**Exercise objective**: Copy the data word for word, keeping every line.

**Saved data entries**:
########################################
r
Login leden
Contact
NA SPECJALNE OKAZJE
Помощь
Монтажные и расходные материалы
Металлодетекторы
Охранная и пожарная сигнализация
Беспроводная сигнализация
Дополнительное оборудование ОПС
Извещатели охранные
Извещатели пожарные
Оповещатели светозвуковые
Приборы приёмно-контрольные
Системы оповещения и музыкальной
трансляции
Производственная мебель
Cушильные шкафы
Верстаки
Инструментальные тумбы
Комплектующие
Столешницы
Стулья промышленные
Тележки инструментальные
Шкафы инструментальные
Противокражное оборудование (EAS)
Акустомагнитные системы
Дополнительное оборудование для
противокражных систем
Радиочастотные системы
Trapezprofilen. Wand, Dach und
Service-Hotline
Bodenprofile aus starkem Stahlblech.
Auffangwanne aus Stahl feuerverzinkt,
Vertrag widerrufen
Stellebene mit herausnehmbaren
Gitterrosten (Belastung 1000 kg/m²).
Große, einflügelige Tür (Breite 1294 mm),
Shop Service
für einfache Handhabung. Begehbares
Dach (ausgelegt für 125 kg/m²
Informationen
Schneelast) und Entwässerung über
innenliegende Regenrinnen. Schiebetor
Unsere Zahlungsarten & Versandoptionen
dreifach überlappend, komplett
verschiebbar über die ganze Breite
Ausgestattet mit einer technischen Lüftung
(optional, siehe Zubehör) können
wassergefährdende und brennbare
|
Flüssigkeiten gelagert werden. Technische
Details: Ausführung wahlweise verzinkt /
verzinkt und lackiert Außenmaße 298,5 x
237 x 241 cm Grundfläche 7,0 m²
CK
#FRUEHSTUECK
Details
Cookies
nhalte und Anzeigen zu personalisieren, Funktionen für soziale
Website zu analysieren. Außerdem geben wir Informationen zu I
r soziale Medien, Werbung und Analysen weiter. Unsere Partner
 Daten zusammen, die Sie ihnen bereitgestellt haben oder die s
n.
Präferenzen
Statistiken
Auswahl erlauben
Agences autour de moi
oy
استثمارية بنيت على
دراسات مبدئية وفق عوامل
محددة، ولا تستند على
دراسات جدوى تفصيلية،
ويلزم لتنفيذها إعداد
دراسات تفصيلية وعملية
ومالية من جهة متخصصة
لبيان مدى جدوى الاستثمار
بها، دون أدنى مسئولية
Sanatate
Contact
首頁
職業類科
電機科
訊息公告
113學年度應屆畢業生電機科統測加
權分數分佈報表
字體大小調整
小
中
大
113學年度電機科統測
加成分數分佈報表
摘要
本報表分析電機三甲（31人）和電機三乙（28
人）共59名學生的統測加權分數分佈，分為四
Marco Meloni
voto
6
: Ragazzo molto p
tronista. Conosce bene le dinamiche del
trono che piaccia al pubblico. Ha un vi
########################################
**Output of the task**:
r
Login leden
Contact
NA SPECJALNE OKAZJE
Помощь
Монтажные и расходные материалы
Металлодетекторы
Охранная и пожарная сигнализация
Беспроводная сигнализация
Дополнительное оборудование ОПС
Извещатели охранные
Извещатели пожарные
Оповещатели светозвуковые
Приборы приёмно-контрольные
Системы оповещения и музыкальной
трансляции
Производственная мебель
Cушильные шкафы
Верстаки
Инструментальные тумбы
Комплектующие
Столешницы
Стулья промышленные
Тележки инструментальные
Шкафы инструментальные
Противокражное оборудование (EAS)
Акустомагнитные системы
Дополнительное оборудование для
противокражных систем
Радиочастотные системы
Trapezprofilen. Wand, Dach und
Service-Hotline
Bodenprofile aus starkem Stahlblech.
Auffangwanne aus Stahl feuerverzinkt,
Vertrag widerrufen
Stellebene mit herausnehmbaren
Gitterrosten (Belastung 1000 kg/m²).
Große, einflügelige Tür (Breite 1294 mm),
Shop Service
für einfache Handhabung. Begehbares
Dach (ausgelegt für 125 kg/m²
Informationen
Schneelast) und Entwässerung über
innenliegende Regenrinnen. Schiebetor
Unsere Zahlungsarten & Versandoptionen
dreifach überlappend, komplett
verschiebbar über die ganze Breite
Ausgestattet mit einer technischen Lüftung
(optional, siehe Zubehör) können
wassergefährdende und brennbare
|
Flüssigkeiten gelagert werden. Technische
Details: Ausführung wahlweise verzinkt /
verzinkt und lackiert Außenmaße 298,5 x
237 x 241 cm Grundfläche 7,0 m²
CK
#FRUEHSTUECK
Details
Cookies
nhalte und Anzeigen zu personalisieren, Funktionen für soziale
Website zu analysieren. Außerdem geben wir Informationen zu I
r soziale Medien, Werbung und Analysen weiter. Unsere Partner
 Daten zusammen, die Sie ihnen bereitgestellt haben oder die s
n.
Präferenzen
Statistiken
Auswahl erlauben
Agences autour de moi
oy
استثمارية بنيت على
دراسات مبدئية وفق عوامل
محددة، ولا تستند على
دراسات جدوى تفصيلية،
ويلزم لتنفيذها إعداد
دراسات تفصيلية وعملية
ومالية من جهة متخصصة
لبيان مدى جدوى الاستثمار
بها، دون أدنى مسئولية
Sanatate
Contact
首頁
職業類科
電機科
訊息公告
113學年度應屆畢業生電機科統測加
權分數分佈報表
字體大小調整
小
中
大
113學年度電機科統測
加成分數分佈報表
摘要
本報表分析電機三甲（31人）和電機三乙（28
人）共59名學生的統測加權分數分佈，分為四
Marco Meloni
voto
6
: Ragazzo molto p
tronista. Conosce bene le dinamiche del
trono che piaccia al pubblico. Ha un vi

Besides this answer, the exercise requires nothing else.